Выбрать главу

Только художественный, то есть преобразованный искусством взгляд Достоевского на крестьян заставляет нас заинтересоваться ими, начать размышлять об их тайне, красоте, духовной силе. Трактовки крестьян Достоевским-публицистом, в сущности, напоминают те художественные произведения, за которые Достоевский бранил Николая Ге. Статьи Достоевского не в силах скрыть свои пороки и изъяны, но его проза – это искусство полутеней, умолчаний, параболических конструкций и пропусков, в котором нет места «последним словам» и окончательным убеждениям, но где и идеи, и характеры в равной мере явлены в полном и убедительном воплощении. (Вирджиния Вулф описывает взаимодействие света и тьмы в художественном мире Достоевского как связанное с процессами мышления и сознания, которые он представляет:

Достоевский – единственный писатель, умеющий реконструировать наибыстрейшие и наисложнейшие состояния сознания, заново продумывать цепочку мыслей во всем ее движении, когда она то мелькнет на свету, то погаснет; ибо он не только следит за яркой полоской законченной мысли, но и обращается к тому, что кишит в подполье ума, где под толщью дерна мечутся желания и импульсы [Woolf 1977: 118–119].)
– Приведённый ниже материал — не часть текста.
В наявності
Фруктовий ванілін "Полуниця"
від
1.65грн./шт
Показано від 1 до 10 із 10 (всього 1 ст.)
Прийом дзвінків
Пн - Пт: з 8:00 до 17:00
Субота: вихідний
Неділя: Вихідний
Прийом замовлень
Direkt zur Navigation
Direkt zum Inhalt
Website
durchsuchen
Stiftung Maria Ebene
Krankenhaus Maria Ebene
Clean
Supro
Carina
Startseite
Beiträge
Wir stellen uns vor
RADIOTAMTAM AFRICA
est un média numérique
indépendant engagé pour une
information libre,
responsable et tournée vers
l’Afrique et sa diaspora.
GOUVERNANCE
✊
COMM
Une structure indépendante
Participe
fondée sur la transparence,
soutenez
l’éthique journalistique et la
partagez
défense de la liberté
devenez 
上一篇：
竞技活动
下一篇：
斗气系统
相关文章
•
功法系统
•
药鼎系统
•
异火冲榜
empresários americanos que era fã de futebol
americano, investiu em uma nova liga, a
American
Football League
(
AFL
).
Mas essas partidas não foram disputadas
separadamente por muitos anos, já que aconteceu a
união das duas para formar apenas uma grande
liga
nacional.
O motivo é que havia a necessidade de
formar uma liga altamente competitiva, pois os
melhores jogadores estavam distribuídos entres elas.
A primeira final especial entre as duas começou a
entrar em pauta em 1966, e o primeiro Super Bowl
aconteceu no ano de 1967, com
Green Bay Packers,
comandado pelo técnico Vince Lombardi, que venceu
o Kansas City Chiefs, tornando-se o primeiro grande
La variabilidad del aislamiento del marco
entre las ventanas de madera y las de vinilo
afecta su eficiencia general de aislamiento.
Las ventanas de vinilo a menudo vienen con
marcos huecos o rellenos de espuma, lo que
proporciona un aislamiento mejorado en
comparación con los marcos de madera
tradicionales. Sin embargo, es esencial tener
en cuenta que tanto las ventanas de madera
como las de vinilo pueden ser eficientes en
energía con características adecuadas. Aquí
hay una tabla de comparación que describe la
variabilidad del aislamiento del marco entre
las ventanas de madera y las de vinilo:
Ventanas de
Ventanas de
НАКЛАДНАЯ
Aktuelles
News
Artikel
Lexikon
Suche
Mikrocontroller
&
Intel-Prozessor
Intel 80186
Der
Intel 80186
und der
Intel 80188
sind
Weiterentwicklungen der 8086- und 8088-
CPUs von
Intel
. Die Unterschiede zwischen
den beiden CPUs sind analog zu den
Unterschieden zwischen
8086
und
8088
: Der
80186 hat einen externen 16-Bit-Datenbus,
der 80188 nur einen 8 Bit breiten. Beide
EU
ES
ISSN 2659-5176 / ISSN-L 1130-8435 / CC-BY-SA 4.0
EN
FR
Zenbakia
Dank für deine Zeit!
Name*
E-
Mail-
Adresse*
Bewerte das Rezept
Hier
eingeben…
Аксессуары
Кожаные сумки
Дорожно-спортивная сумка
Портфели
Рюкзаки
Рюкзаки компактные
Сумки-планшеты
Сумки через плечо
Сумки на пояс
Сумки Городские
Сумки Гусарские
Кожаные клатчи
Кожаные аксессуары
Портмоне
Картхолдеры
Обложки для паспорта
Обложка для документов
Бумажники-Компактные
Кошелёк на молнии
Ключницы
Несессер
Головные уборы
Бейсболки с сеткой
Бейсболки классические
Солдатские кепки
Приведу два заключительных примера, чтобы проиллюстрировать это несоответствие голосов Достоевского-публициста и Достоевского-художника. (Подробнее мы поговорим об этом в следующих главах.) В «Идиоте» Достоевский коснулся некоторых связанных с крестьянством тем, о чем мы упоминали в связи с его публицистикой. Но в романе образы крестьян – при всей их приниженности указывающих путь к вере и спасению, – как мне кажется, заставляют читателя остановиться и углубиться в текст, чтобы вступить в борьбу с этими масштабными и одновременно нескладными идеями. Каким образом Достоевскому-художнику, в отличие от Достоевского-публициста, удается вызвать этот эффект вовлеченности читательского сознания? Через притчу, загадку, через те недоговоренности, которые присутствуют в любом человеческом разговоре. А спустя время, в 1876 году, пытаясь, по-видимому, описать свое религиозное обращение, свой непрямой путь к вере, Достоевский в рассказе «Мужик Марей» из «Дневника писателя» снова прибегает к творческой трансформации иконного образа мужика (Марея), к представлению крестьянина через сложную многослойную историю, состоящую из нескольких разрозненных и с виду противоположных частей.

Интересно, что идущие друг за другом в «Дневнике писателя» в феврале 1876 года статьи – «О любви к народу. Необходимый договор с народом» и «Мужик Марей», – взятые вместе, позволяют сразу увидеть противоречие между мнениями о народе Достоевского-публициста и созданными художником образами крестьян. Эти два текста связаны одной темой, но их выводы сильно различаются.

В статье «О любви к народу» Достоевский прямо указывает на кажущееся противоречие между признанием того, что «народ наш груб и невежествен, предан мраку и разврату» [Достоевский 22: 42], и мыслью о том, что он олицетворяет лучшие надежды России. Мы снова слышим знакомую, страстную, банальную и неприятную риторику: «Кто истинный друг человечества, у кого хоть раз билось сердце по страданиям народа, тот поймет и извинит всю непроходимую наносную грязь, в которую погружен народ наш, и сумеет отыскать в этой грязи бриллианты. Повторяю: судите русский народ не по тем мерзостям, которые он так часто делает, а по тем великим и святым вещам, по которым он и в самой мерзости своей постоянно воздыхает» [Там же: 43].

Для читателя, способного припомнить эпизоды из художественных текстов Достоевского – вроде рассказа Мышкина о крестьянине, который, помолившись Богу, перерезал горло своему другу, – рассуждения об отысканных в грязи бриллиантах могут прозвучать очень убедительно. Но читателя, не вооруженного знанием художественных историй и притч, не тронут пылкие назидательные речи Достоевского; призывы писателя не достигнут цели и останутся просто скучными разговорами. Достоевский затем заявляет, что «вопрос о народе и о взгляде на него, о понимании его теперь у нас самый важный вопрос, в котором заключается все наше будущее, даже, так сказать, самый практический вопрос наш теперь». Но, хотя писатель подчеркивает абсолютный приоритет этой проблемы, он признает:

И однако же, народ для нас всех – все еще теория и продолжает стоять загадкой. Все мы, любители народа, смотрим на него как на теорию, и, кажется, ровно никто из нас не любит его таким, каким он есть в самом деле, а лишь таким, каким мы его каждый себе представили [Там же: 44].